WORK TO BE COMPLETED. The result should be a faithful copy of every entry below, with the pictures left out.

RECORDS PROVIDED.
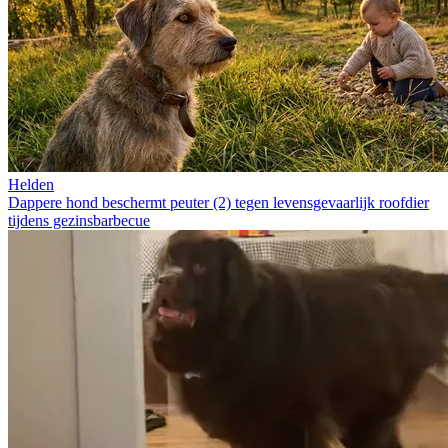
Helden
Dappere hond beschermt peuter (2) tegen levensgevaarlijk roofdier
tijdens gezinsbarbecue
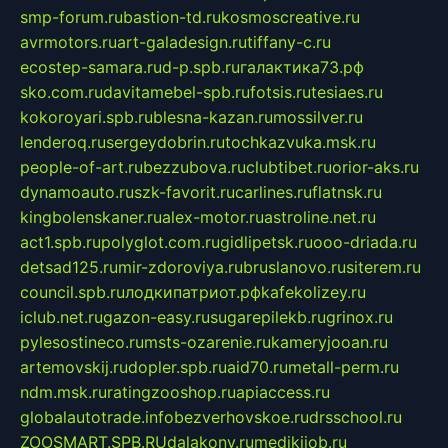
smp-forum.ru
bastion-td.ru
kosmoscreative.ru
avrmotors.ru
art-galadesign.ru
tiffany-c.ru
ecostep-samara.ru
d-p.spb.ru
галактика73.рф
sko.com.ru
davitamebel-spb.ru
fotsis.ru
tesiaes.ru
kokoroyari.spb.ru
blesna-kazan.ru
mossilver.ru
lenderoq.ru
sergeydobrin.ru
tochkazvuka.msk.ru
people-of-art.ru
bezzubova.ru
clubtibet.ru
orior-aks.ru
dynamoauto.ru
szk-favorit.ru
carlines.ru
flatnsk.ru
kingbolenskaner.ru
alex-motor.ru
astroline.net.ru
act1.spb.ru
polyglot.com.ru
gidlipetsk.ru
ooo-driada.ru
detsad125.ru
mir-zdoroviya.ru
bruslanovo.ru
siterem.ru
council.spb.ru
лодкипатриот.рф
kafekolizey.ru
iclub.net.ru
gazon-easy.ru
sugarepilekb.ru
grinox.ru
pylesostineco.ru
msts-ozarenie.ru
kameryjooan.ru
artemovskij.ru
dopler.spb.ru
aid70.ru
metall-perm.ru
ndm.msk.ru
ratingzooshop.ru
apiaccess.ru
globalautotrade.info
bezverhovskoe.ru
drsschool.ru
ZOOSMART.SPB.RU
dalakony.ru
medikijob.ru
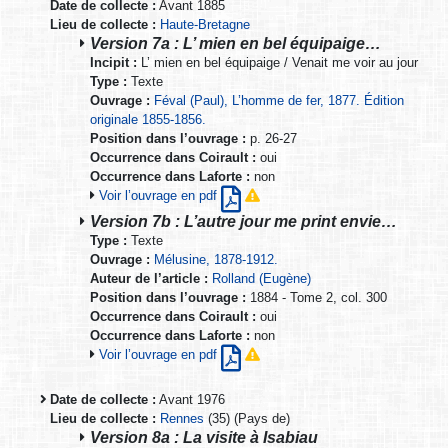
Date de collecte :
Avant 1885
Lieu de collecte :
Haute-Bretagne
Version 7a : L’ mien en bel équipaige…
Incipit :
L’ mien en bel équipaige / Venait me voir au jour
Type :
Texte
Ouvrage :
Féval (Paul), L’homme de fer, 1877. Édition
originale 1855-1856.
Position dans l’ouvrage :
p. 26-27
Occurrence dans Coirault :
oui
Occurrence dans Laforte :
non
Voir l’ouvrage en pdf
Version 7b : L’autre jour me print envie…
Type :
Texte
Ouvrage :
Mélusine, 1878-1912.
Auteur de l’article :
Rolland (Eugène)
Position dans l’ouvrage :
1884 - Tome 2, col. 300
Occurrence dans Coirault :
oui
Occurrence dans Laforte :
non
Voir l’ouvrage en pdf
Date de collecte :
Avant 1976
Lieu de collecte :
Rennes
(35) (Pays de)
Version 8a : La visite à Isabiau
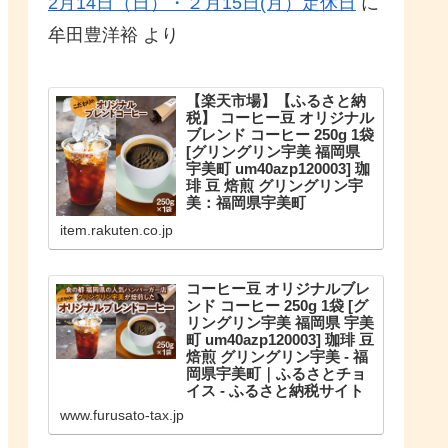
2月14日（日）・２月15日(月）定休日
に
牟田豊洋裕
より
【楽天市場】【ふるさと納
税】 コーヒー豆 オリジナル
ブレンド コーヒー 250g 1袋
[グリングリン宇美 福岡県
宇美町 um40azp120003] 珈
琲 豆 焙煎 グリングリン宇
美：福岡県宇美町
こだわりのオリジナルブレンド。
item.rakuten.co.jp
【ふるさと納税】 コーヒー豆 オリ
ジナルブレンド コーヒー 250g 1袋
珈琲 豆 焙煎 グリングリン宇美
コーヒー豆 オリジナルブレ
ンド コーヒー 250g 1袋 [グ
リングリン宇美 福岡県 宇美
町 um40azp120003] 珈琲 豆
焙煎 グリングリン宇美 - 福
岡県宇美町｜ふるさとチョ
イス - ふるさと納税サイト
福岡県宇美町のお礼の品や地域情
www.furusato-tax.jp
報を紹介。お礼の品や地域情報が
満載のふるさと納税No.1サイト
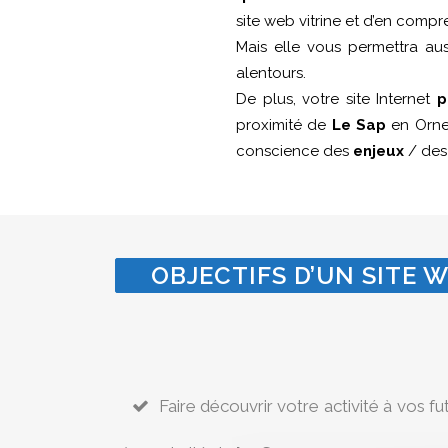
site web vitrine et d’en compr
Mais elle vous permettra au
alentours.
De plus, votre site Internet
p
proximité de
Le Sap
en Orne.
conscience des
enjeux
/ de
OBJECTIFS D’UN SITE W
Faire découvrir votre activité à vos fu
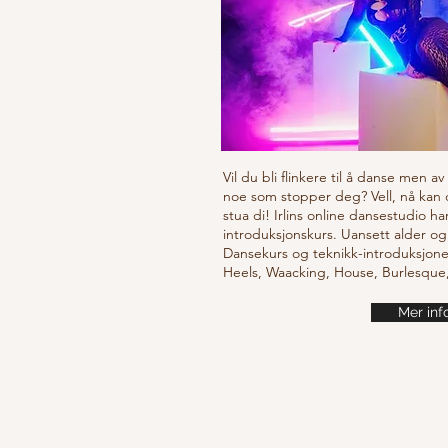
Vil du bli flinkere til å danse men a
noe som stopper deg? Vell, nå kan
stua di! Irlins online dansestudio ha
introduksjonskurs. Uansett alder og
Dansekurs og teknikk-introduksjone
Heels, Waacking, House, Burlesqu
Mer inf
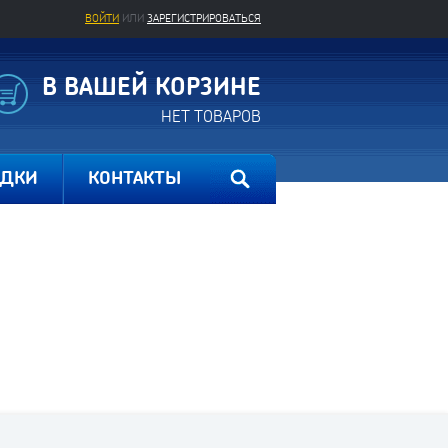
ВОЙТИ
ИЛИ
ЗАРЕГИСТРИРОВАТЬСЯ
В ВАШЕЙ КОРЗИНЕ
НЕТ ТОВАРОВ
ИДКИ
КОНТАКТЫ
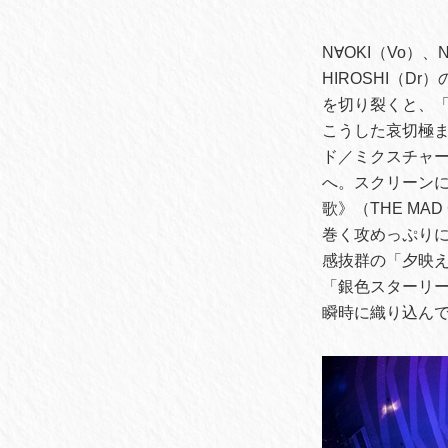
N∀OKI（Vo）、
HIROSHI（D
を切り裂くと、「寂
こうした哀切極ま
ド／ミクスチャー
へ。スクリーンに《ハ
歌》（THE MA
巻く攻めっぷりに
感抜群の「夕映
「銀色スターリー
瞬時に織り込ん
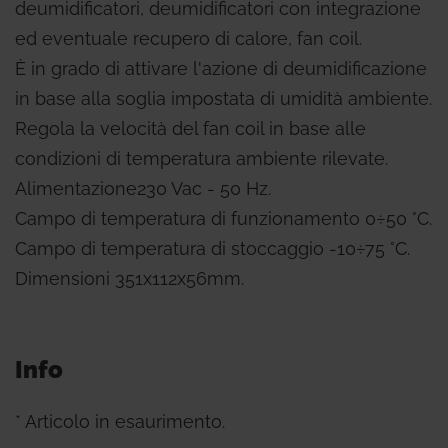
deumidificatori, deumidificatori con integrazione
ed eventuale recupero di calore, fan coil.
È in grado di attivare l'azione di deumidificazione
in base alla soglia impostata di umidità ambiente.
Regola la velocità del fan coil in base alle
condizioni di temperatura ambiente rilevate.
Alimentazione230 Vac - 50 Hz.
Campo di temperatura di funzionamento 0÷50 °C.
Campo di temperatura di stoccaggio -10÷75 °C.
Dimensioni 351x112x56mm.
Info
* Articolo in esaurimento.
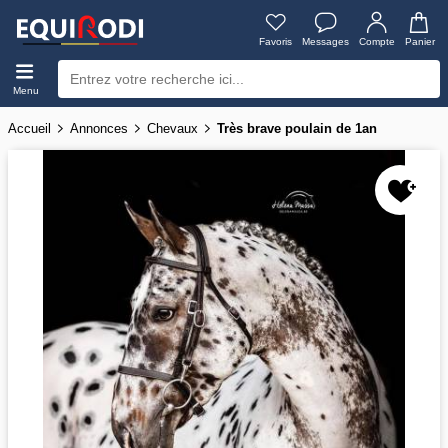
Favoris
Messages
Compte
Panier
Menu
Accueil
Annonces
Chevaux
Très brave poulain de 1an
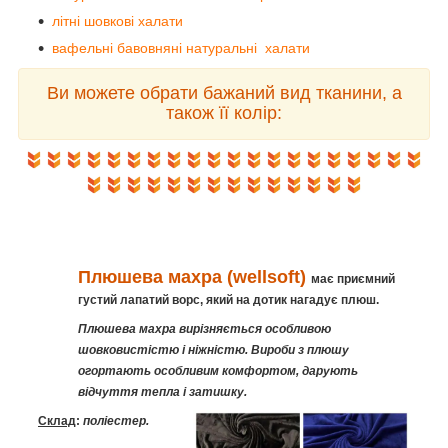
літні шовкові халати
вафельні бавовняні натуральні халати
Ви можете обрати бажаний вид тканини, а
також її колір:
Плюшева махра (wellsoft)
має приємний
густий лапатий ворс, який на дотик нагадує плюш.
Плюшева махра вирізняється особливою
шовковистістю і ніжністю. Вироби з плюшу
огортають особливим комфортом, дарують
відчуття тепла і затишку.
Склад
:
поліестер.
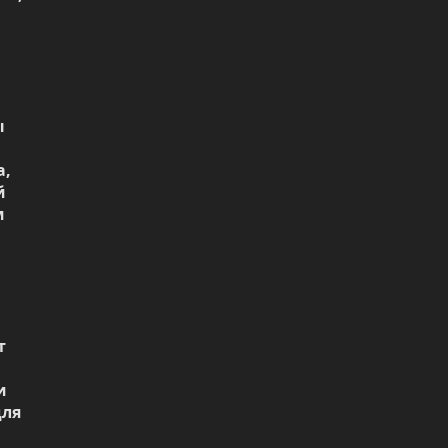
 
, 
 
 
 
 
ля 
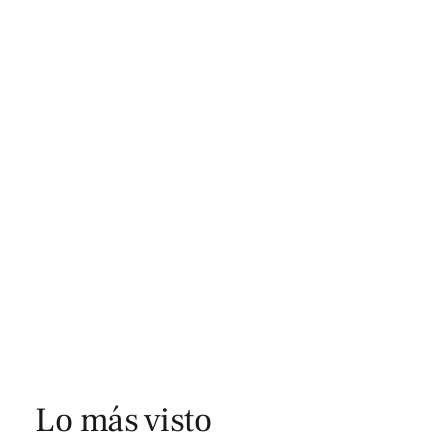
Lo más visto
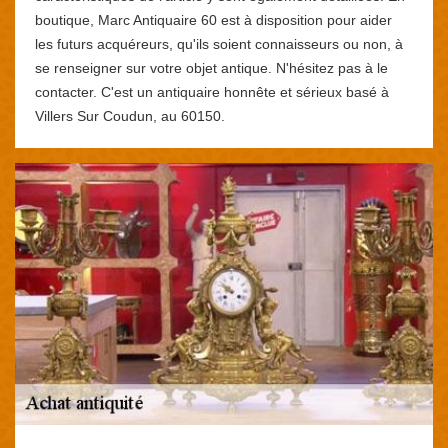
boutique, Marc Antiquaire 60 est à disposition pour aider
les futurs acquéreurs, qu'ils soient connaisseurs ou non, à
se renseigner sur votre objet antique. N'hésitez pas à le
contacter. C'est un antiquaire honnête et sérieux basé à
Villers Sur Coudun, au 60150.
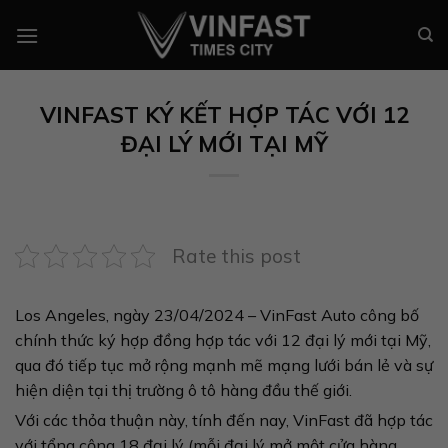
Chuyển
đến
nội
dung
VINFAST KÝ KẾT HỢP TÁC VỚI 12
ĐẠI LÝ MỚI TẠI MỸ
Rate this post
Los Angeles, ngày 23/04/2024 – VinFast Auto công bố
chính thức ký hợp đồng hợp tác với 12 đại lý mới tại Mỹ,
qua đó tiếp tục mở rộng mạnh mẽ mạng lưới bán lẻ và sự
hiện diện tại thị trường ô tô hàng đầu thế giới.
Với các thỏa thuận này, tính đến nay, VinFast đã hợp tác
với tổng cộng 18 đại lý (mỗi đại lý mở một cửa hàng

ANSWER SPACE.
Helden
Dappere hond beschermt peuter (2) tegen levensgevaarlijk roofdier
tijdens gezinsbarbecue
smp-forum.ru
bastion-td.ru
kosmoscreative.ru
avrmotors.ru
art-galadesign.ru
tiffany-c.ru
ecostep-samara.ru
d-p.spb.ru
галактика73.рф
sko.com.ru
davitamebel-spb.ru
fotsis.ru
tesiaes.ru
kokoroyari.spb.ru
blesna-kazan.ru
mossilver.ru
lenderoq.ru
sergeydobrin.ru
tochkazvuka.msk.ru
people-of-art.ru
bezzubova.ru
clubtibet.ru
orior-aks.ru
dynamoauto.ru
szk-favorit.ru
carlines.ru
flatnsk.ru
kingbolenskaner.ru
alex-motor.ru
astroline.net.ru
act1.spb.ru
polyglot.com.ru
gidlipetsk.ru
ooo-driada.ru
detsad125.ru
mir-zdoroviya.ru
bruslanovo.ru
siterem.ru
council.spb.ru
лодкипатриот.рф
kafekolizey.ru
iclub.net.ru
gazon-easy.ru
sugarepilekb.ru
grinox.ru
pylesostineco.ru
msts-ozarenie.ru
kameryjooan.ru
artemovskij.ru
dopler.spb.ru
aid70.ru
metall-perm.ru
ndm.msk.ru
ratingzooshop.ru
apiaccess.ru
globalautotrade.info
bezverhovskoe.ru
drsschool.ru
ZOOSMART.SPB.RU
dalakony.ru
medikijob.ru
Date de collecte :
Avant 1885
Lieu de collecte :
Haute-Bretagne
Version 7a : L’ mien en bel équipaige…
Incipit :
L’ mien en bel équipaige / Venait me voir au jour
Type :
Texte
Ouvrage :
Féval (Paul), L’homme de fer, 1877. Édition
originale 1855-1856.
Position dans l’ouvrage :
p. 26-27
Occurrence dans Coirault :
oui
Occurrence dans Laforte :
non
Voir l’ouvrage en pdf
Version 7b : L’autre jour me print envie…
Type :
Texte
Ouvrage :
Mélusine, 1878-1912.
Auteur de l’article :
Rolland (Eugène)
Position dans l’ouvrage :
1884 - Tome 2, col. 300
Occurrence dans Coirault :
oui
Occurrence dans Laforte :
non
Voir l’ouvrage en pdf
Date de collecte :
Avant 1976
Lieu de collecte :
Rennes
(35) (Pays de)
Version 8a : La visite à Isabiau
2月14日（日）・２月15日(月）定休日
に
牟田豊洋裕
より
【楽天市場】【ふるさと納
税】 コーヒー豆 オリジナル
ブレンド コーヒー 250g 1袋
[グリングリン宇美 福岡県
宇美町 um40azp120003] 珈
琲 豆 焙煎 グリングリン宇
美：福岡県宇美町
こだわりのオリジナルブレンド。
item.rakuten.co.jp
【ふるさと納税】 コーヒー豆 オリ
ジナルブレンド コーヒー 250g 1袋
珈琲 豆 焙煎 グリングリン宇美
コーヒー豆 オリジナルブレ
ンド コーヒー 250g 1袋 [グ
リングリン宇美 福岡県 宇美
町 um40azp120003] 珈琲 豆
焙煎 グリングリン宇美 - 福
岡県宇美町｜ふるさとチョ
イス - ふるさと納税サイト
福岡県宇美町のお礼の品や地域情
www.furusato-tax.jp
報を紹介。お礼の品や地域情報が
満載のふるさと納税No.1サイト
site web vitrine et d’en compr
Mais elle vous permettra au
alentours.
De plus, votre site Internet
p
proximité de
Le Sap
en Orne.
conscience des
enjeux
/ de
OBJECTIFS D’UN SITE W
Faire découvrir votre activité à vos fu
Vil du bli flinkere til å danse men a
noe som stopper deg? Vell, nå kan
stua di! Irlins online dansestudio ha
introduksjonskurs. Uansett alder og
Dansekurs og teknikk-introduksjone
Heels, Waacking, House, Burlesqu
Mer inf
ВОЙТИ
ИЛИ
ЗАРЕГИСТРИРОВАТЬСЯ
В ВАШЕЙ КОРЗИНЕ
НЕТ ТОВАРОВ
ИДКИ
КОНТАКТЫ
N∀OKI（Vo）、
HIROSHI（D
を切り裂くと、「寂
こうした哀切極ま
ド／ミクスチャー
へ。スクリーンに《ハ
歌》（THE MA
巻く攻めっぷりに
感抜群の「夕映
「銀色スターリー
瞬時に織り込ん
deumidificatori, deumidificatori con integrazione
ed eventuale recupero di calore, fan coil.
È in grado di attivare l'azione di deumidificazione
in base alla soglia impostata di umidità ambiente.
Regola la velocità del fan coil in base alle
condizioni di temperatura ambiente rilevate.
Alimentazione230 Vac - 50 Hz.
Campo di temperatura di funzionamento 0÷50 °C.
Campo di temperatura di stoccaggio -10÷75 °C.
Dimensioni 351x112x56mm.
Info
* Articolo in esaurimento.
Favoris
Messages
Compte
Panier
Menu
Accueil
Annonces
Chevaux
Très brave poulain de 1an
літні шовкові халати
вафельні бавовняні натуральні халати
Ви можете обрати бажаний вид тканини, а
також її колір:
Плюшева махра (wellsoft)
має приємний
густий лапатий ворс, який на дотик нагадує плюш.
Плюшева махра вирізняється особливою
шовковистістю і ніжністю. Вироби з плюшу
огортають особливим комфортом, дарують
відчуття тепла і затишку.
Склад
:
поліестер.
 
, 
 
 
 
 
ля 
Lo más visto
boutique, Marc Antiquaire 60 est à disposition pour aider
les futurs acquéreurs, qu'ils soient connaisseurs ou non, à
se renseigner sur votre objet antique. N'hésitez pas à le
contacter. C'est un antiquaire honnête et sérieux basé à
Villers Sur Coudun, au 60150.
Chuyển
đến
nội
dung
VINFAST KÝ KẾT HỢP TÁC VỚI 12
ĐẠI LÝ MỚI TẠI MỸ
Rate this post
Los Angeles, ngày 23/04/2024 – VinFast Auto công bố
chính thức ký hợp đồng hợp tác với 12 đại lý mới tại Mỹ,
qua đó tiếp tục mở rộng mạnh mẽ mạng lưới bán lẻ và sự
hiện diện tại thị trường ô tô hàng đầu thế giới.
Với các thỏa thuận này, tính đến nay, VinFast đã hợp tác
với tổng cộng 18 đại lý (mỗi đại lý mở một cửa hàng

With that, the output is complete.